**Work order:** Any pictures in the records below should be skipped; write out everything else exactly.

(Beginning of Material for this exercise)

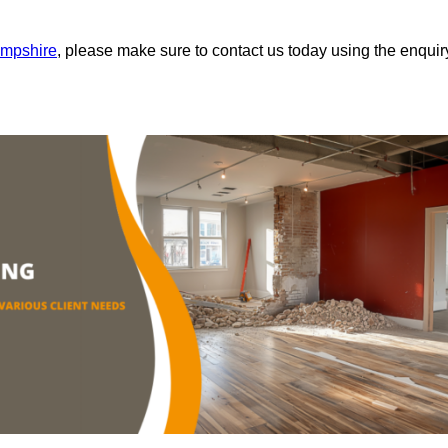
ampshire
, please make sure to contact us today using the enquir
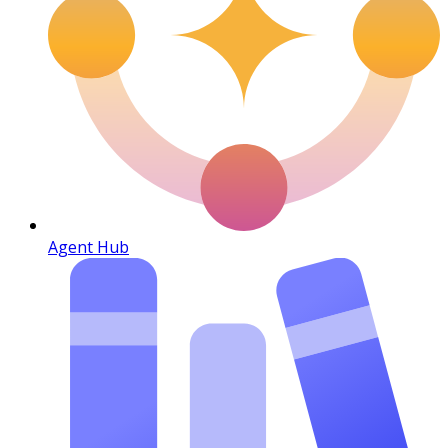
Agent Hub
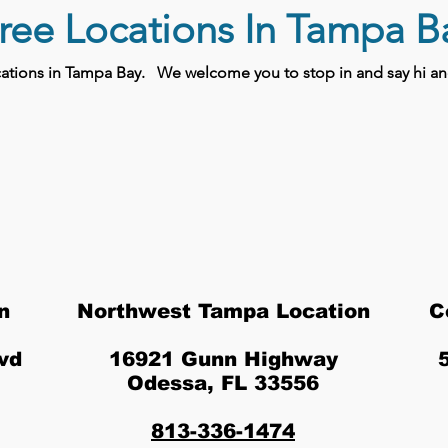
ree Locations In Tampa B
ocations in Tampa Bay.
We welcome you to stop in and say hi and
n
Northwest Tampa Location
C
vd
16921 Gunn Highway
Odessa, FL 33556
813-336-1474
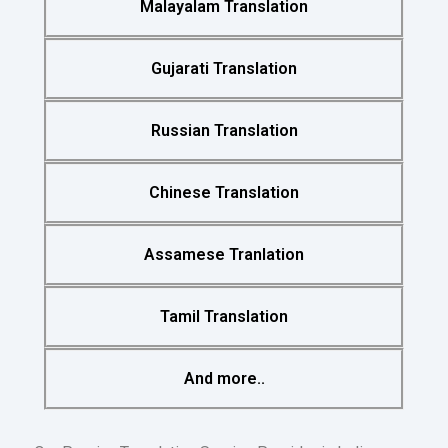
Malayalam Translation
Gujarati Translation
Russian Translation
Chinese Translation
Assamese Tranlation
Tamil Translation
And more..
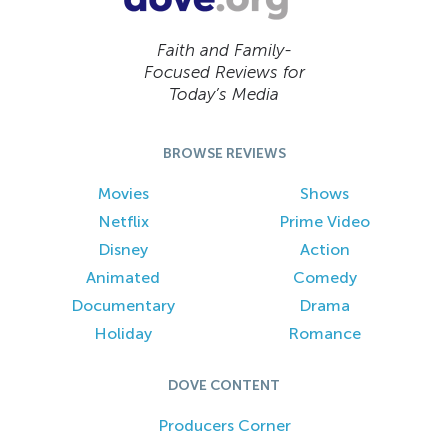
Faith and Family-
Focused Reviews for
Today’s Media
BROWSE REVIEWS
Movies
Shows
Netflix
Prime Video
Disney
Action
Animated
Comedy
Documentary
Drama
Holiday
Romance
DOVE CONTENT
Producers Corner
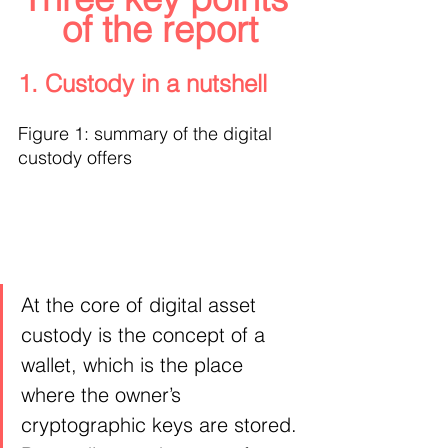
of the report
1. Custody in a nutshell
Figure 1: summary of the digital 
custody offers
At the core of digital asset 
custody is the concept of a 
wallet, which is the place 
where the owner’s 
cryptographic keys are stored. 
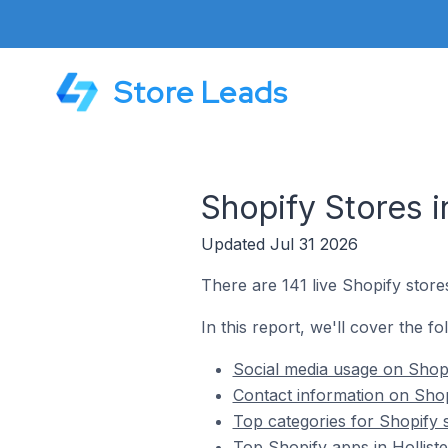
Store Leads
Shopify Stores in
Updated Jul 31 2026
There are 141 live Shopify stores 
In this report, we'll cover the fo
Social media usage on Shopif
Contact information on Shopi
Top categories for Shopify st
Top Shopify apps in Holliste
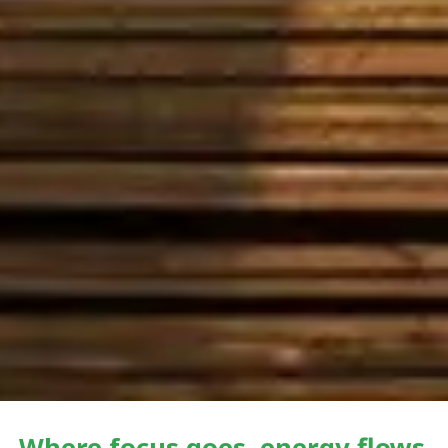
Where focus goes, energy flows.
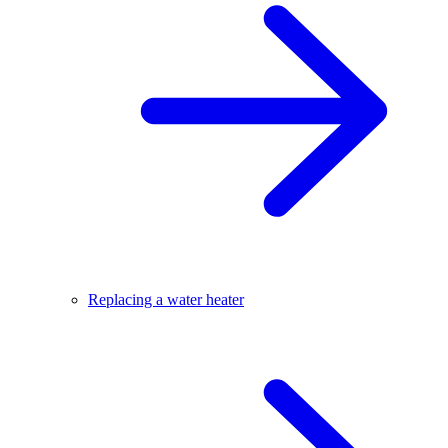
Replacing a water heater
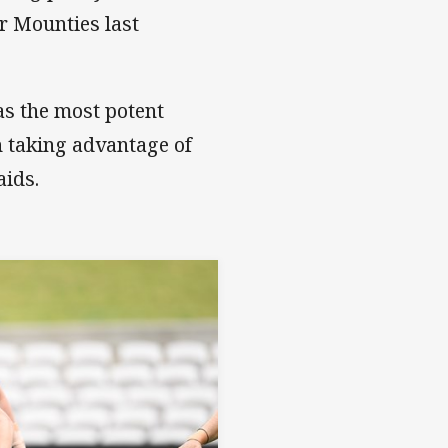
r Mounties last
 as the most potent
n taking advantage of
aids.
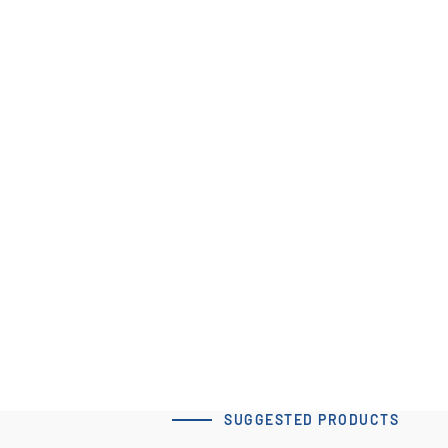
60x80 T5 Type A-2 Clamp
Tensioner
Download 3D Model
SUGGESTED PRODUCTS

(End of Material for this exercise)

**Task solution:**
ampshire
, please make sure to contact us today using the enquir
Agent Hub
ree Locations In Tampa B
ocations in Tampa Bay.
We welcome you to stop in and say hi and
n
Northwest Tampa Location
C
vd
16921 Gunn Highway
Odessa, FL 33556
813-336-1474
Malayalam Translation
Gujarati Translation
Russian Translation
Chinese Translation
Assamese Tranlation
Tamil Translation
And more..
Faith and Family-
Focused Reviews for
Today’s Media
BROWSE REVIEWS
Movies
Shows
Netflix
Prime Video
Disney
Action
Animated
Comedy
Documentary
Drama
Holiday
Romance
DOVE CONTENT
Producers Corner
of the report
1. Custody in a nutshell
Figure 1: summary of the digital 
custody offers
At the core of digital asset 
custody is the concept of a 
wallet, which is the place 
where the owner’s 
cryptographic keys are stored. 
Store Leads
Shopify Stores in
Updated Jul 31 2026
There are 141 live Shopify stores 
In this report, we'll cover the fo
Social media usage on Shopif
Contact information on Shopi
Top categories for Shopify st
Top Shopify apps in Holliste
Where focus goes, energy flows.
Replacing a water heater
r Mounties last
 as the most potent
n taking advantage of
aids.
60x80 T5 Type A-2 Clamp
Tensioner
Download 3D Model
SUGGESTED PRODUCTS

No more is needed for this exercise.